Mr. Adolf Eichmann
These passages (edited into paragraphs) are from Hanna Arendt’s 1963 book, Eichmann in Jerusalem: A Report on the Banality of Evil, written after the trial of the war criminal Adolf Eichmann, the Nazi officer responsible for managing the mass deportation of Jews to ghettos and extermination camps as part of Hitler’s Final Solution. In this excerpt, she says that Eichmann’s evil did not arise from self-deception, but from the efficient, ingrained lies of the Nazi regime.
Eichman was hung in Israel in 1962.
"Is this a textbook case of bad faith, of lying self-deception combined with outrageous stupidity? Or is it simply the case of the eternally unrepentant criminal (Dostoevski once mentions in his diaries that in Siberia, among scores of murderers, rapists, and burglars, he never met a single man who would admit that he had done wrong) who cannot afford to face reality because his crime has become part and parcel of it?
Yet Eichmann's case is different from that of the ordinary criminal, who can shield himself effectively against the reality of a non-criminal world only within the narrow limits of his gang.

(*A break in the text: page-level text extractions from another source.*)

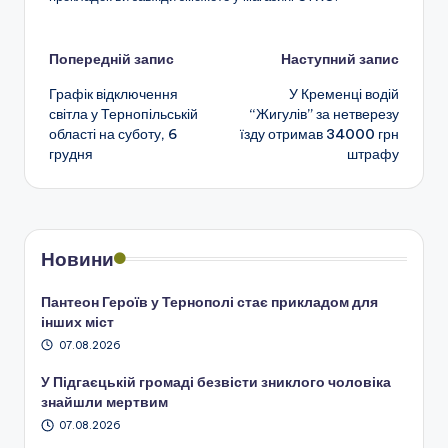
Навігація
Попередній запис
Наступний запис
Графік відключення
У Кременці водій
по
світла у Тернопільській
“Жигулів” за нетверезу
області на суботу, 6
їзду отримав 34000 грн
запису
грудня
штрафу
Новини
Пантеон Героїв у Тернополі стає прикладом для
інших міст
07.08.2026
У Підгаєцькій громаді безвісти зниклого чоловіка
знайшли мертвим
07.08.2026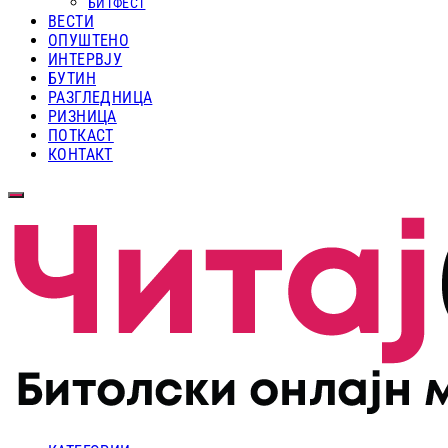
БИТФЕСТ
ВЕСТИ
ОПУШТЕНО
ИНТЕРВЈУ
БУТИН
РАЗГЛЕДНИЦА
РИЗНИЦА
ПОТКАСТ
КОНТАКТ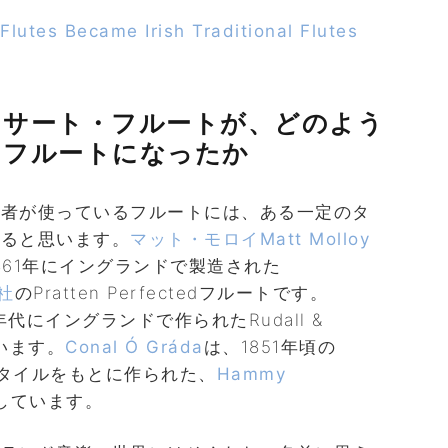
Flutes Became Irish Traditional Flutes
ンサート・フルートが、どのよう
・フルートになったか
奏者が使っているフルートには、ある一定のタ
なると思います。
マット・モロイMatt Molloy
861年にイングランドで製造された
.社
のPratten Perfectedフルートです。
820年代にイングランドで作られたRudall &
います。
Conal Ó Gráda
は、1851年頃の
e.社のスタイルをもとに作られた、
Hammy
しています。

Eichmann needed only to recall the past in order to feel assured that he was not lying and that he was not deceiving himself, for he and the world he lived in had once been in perfect harmony. And that German society of eighty million people had been shielded against reality and factuality by exactly the same means, the same self-deception, lies, and stupidity that had now become ingrained in Eichmann's mentality.
These lies changed from year to year, and they frequently contradicted each other; moreover, they were not necessarily the same for the various branches of the Party hierarchy or the people at large. But the practice of self deception had become so common, almost a moral prerequisite for survival, that even now, eighteen years after the collapse of the Nazi regime, when most of the specific content of its lies has been forgotten, it is sometimes difficult not to believe that mendacity has become an integral part of the German national character.

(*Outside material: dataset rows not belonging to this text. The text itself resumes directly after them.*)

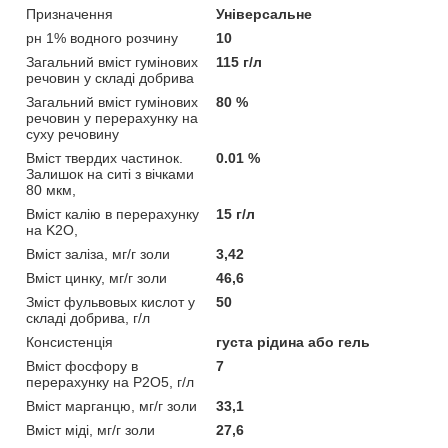
Призначення
Універсальне
рн 1% водного розчину
10
Загальний вміст гумінових
115 г/л
речовин у складі добрива
Загальний вміст гумінових
80 %
речовин у перерахунку на
суху речовину
Вміст твердих частинок.
0.01 %
Залишок на ситі з вічками
80 мкм,
Вміст калію в перерахунку
15 г/л
на K2O,
Вміст заліза, мг/г золи
3,42
Вміст цинку, мг/г золи
46,6
Зміст фульвовых кислот у
50
складі добрива, г/л
Консистенція
густа рідина або гель
Вміст фосфору в
7
перерахунку на P2O5, г/л
Вміст марганцю, мг/г золи
33,1
Вміст міді, мг/г золи
27,6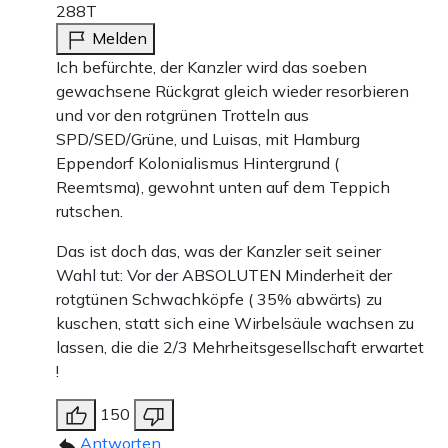
288T
Melden
Ich befürchte, der Kanzler wird das soeben
gewachsene Rückgrat gleich wieder resorbieren
und vor den rotgrünen Trotteln aus
SPD/SED/Grüne, und Luisas, mit Hamburg
Eppendorf Kolonialismus Hintergrund (
Reemtsma), gewohnt unten auf dem Teppich
rutschen.
Das ist doch das, was der Kanzler seit seiner
Wahl tut: Vor der ABSOLUTEN Minderheit der
rotgtünen Schwachköpfe ( 35% abwärts) zu
kuschen, statt sich eine Wirbelsäule wachsen zu
lassen, die die 2/3 Mehrheitsgesellschaft erwartet
!
150
Antworten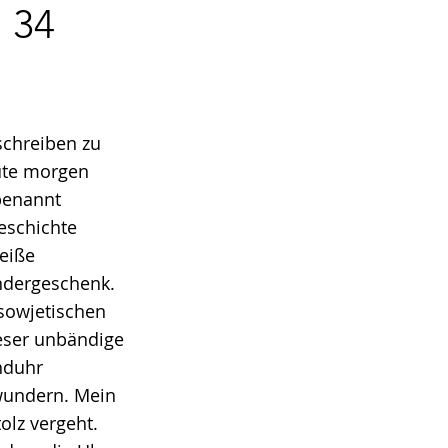
 34
chreiben zu
ute morgen
benannt
eschichte
weiße
indergeschenk.
 sowjetischen
ieser unbändige
nduhr
ewundern. Mein
tolz vergeht.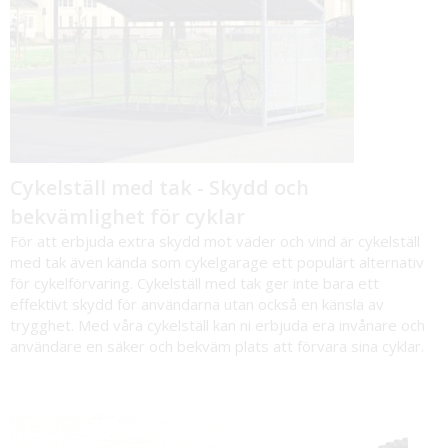
Cykelställ med tak - Skydd och
bekvämlighet för cyklar
För att erbjuda extra skydd mot väder och vind är
cykelställ
med tak
även kända som cykelgarage ett populärt alternativ
för cykelförvaring. Cykelställ med tak ger inte bara ett
effektivt skydd för användarna utan också en känsla av
trygghet. Med våra cykelställ kan ni erbjuda era invånare och
användare en säker och bekväm plats att förvara sina cyklar.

During the war, the lie most effective with the whole of the German people was the slogan of "the battle of destiny for the German people" [der Schicksalskampf des deutschen Volkes], coined either by Hitler or by Goebbels, which made self-deception easier on three counts: it suggested, first, that the war was no war; second, that it was started by destiny and not by Germany; and, third, that it was a matter of life and death for the Germans, who must annihilate their enemies or be annihilated.
Eichmann's astounding willingness, in Argentina as well as in, Jerusalem, to admit his crimes was due less to his own criminal capacity for self-deception than to the aura of systematic mendacity that had constituted the general, and generally accepted, atmosphere of the Third Reich.
"Of course" he had played a role in the extermination of the Jews; of course if he "had not transported them, they would not have been delivered to the butcher." "What," he asked, "is there to 'admit'?"
Now, he proceeded, he "would like to find peace with [his] former enemies"…
…This outrageous cliché was no longer issued to them from above, it was a self-fabricated stock phrase, as devoid of reality as those clichés by which the people had lived for twelve years; and you could almost see what an "extraordinary sense of elation" it gave to the speaker the moment it popped out of his mouth.
Eichmann's mind was filled to the brim with such sentences."